Greek hotel a part of Khartoum modern history
By Alaa Shahine
KHARTOUM (Reuters Life!) - Wars, protests, coups and famines -- Khartoum hotelier Thanasis Pagoulatos has seen them all.
He even saw the man who almost killed him in a bomb attack at the hotel that he and his family have run for decades.
It was on a summer evening in May 1988. Pagoulatos said he was in his office in the Acropole Hotel when he saw a man come in and rush out shortly afterwards.
"The moment I went to see what was wrong with him, there was a huge explosion," the 64-year-old soft-spoken Greek recalled. "Then there was chaos. It was a powerful bomb."

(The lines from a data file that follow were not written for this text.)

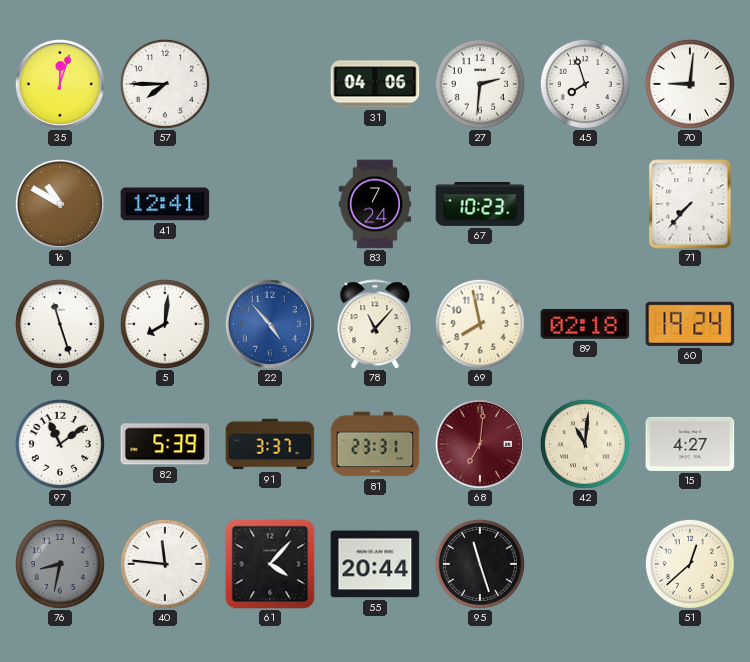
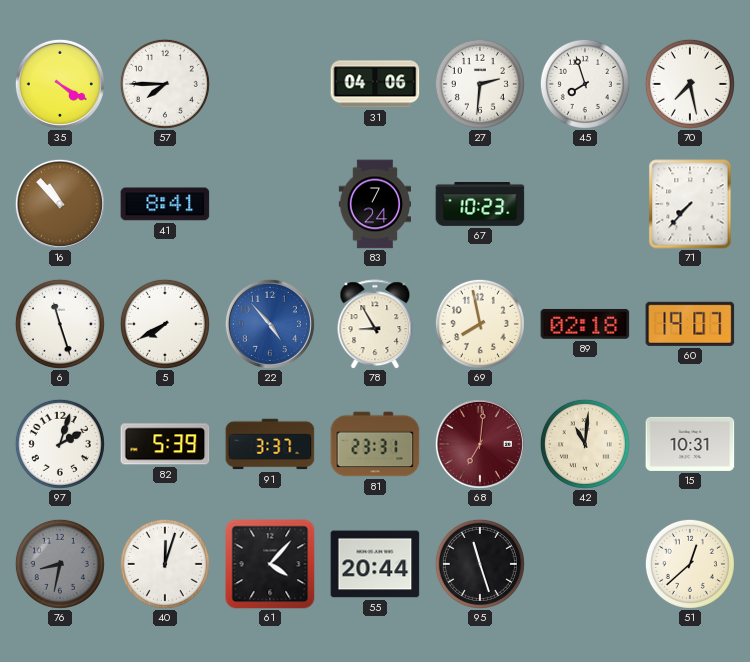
35: 12:03 -> 4:20
70: 9:01 -> 7:28
16: 10:50 -> 10:53
41: 12:41 -> 8:41
5: 8:01 -> 7:40
78: 11:07 -> 8:55
60: 19:24 -> 19:07
97: 11:09 -> 2:03
15: 4:27 -> 10:31
40: 11:46 -> 12:03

The attack killed seven people and destroyed what used to be the hotel's main building, which had a roof garden, a lobby and 11 rooms.
But the bombers failed to stop the 56-year-old hotel, among the oldest in Khartoum, from remaining a key destination for foreign visitors, offering top service and warm hospitality.
Nostalgic Sudanese intellectuals even view it as part of Khartoum's modern history, a symbol of an era when foreigners saw themselves as long-term stakeholders in Sudan.
Pagoulatos said his father Panaghis came to Khartoum from Greece in 1944, fleeing the poverty that afflicted his country in the final days of World War Two. Four years after his arrival, he set up a confectionery shop and a liquor store. Continued...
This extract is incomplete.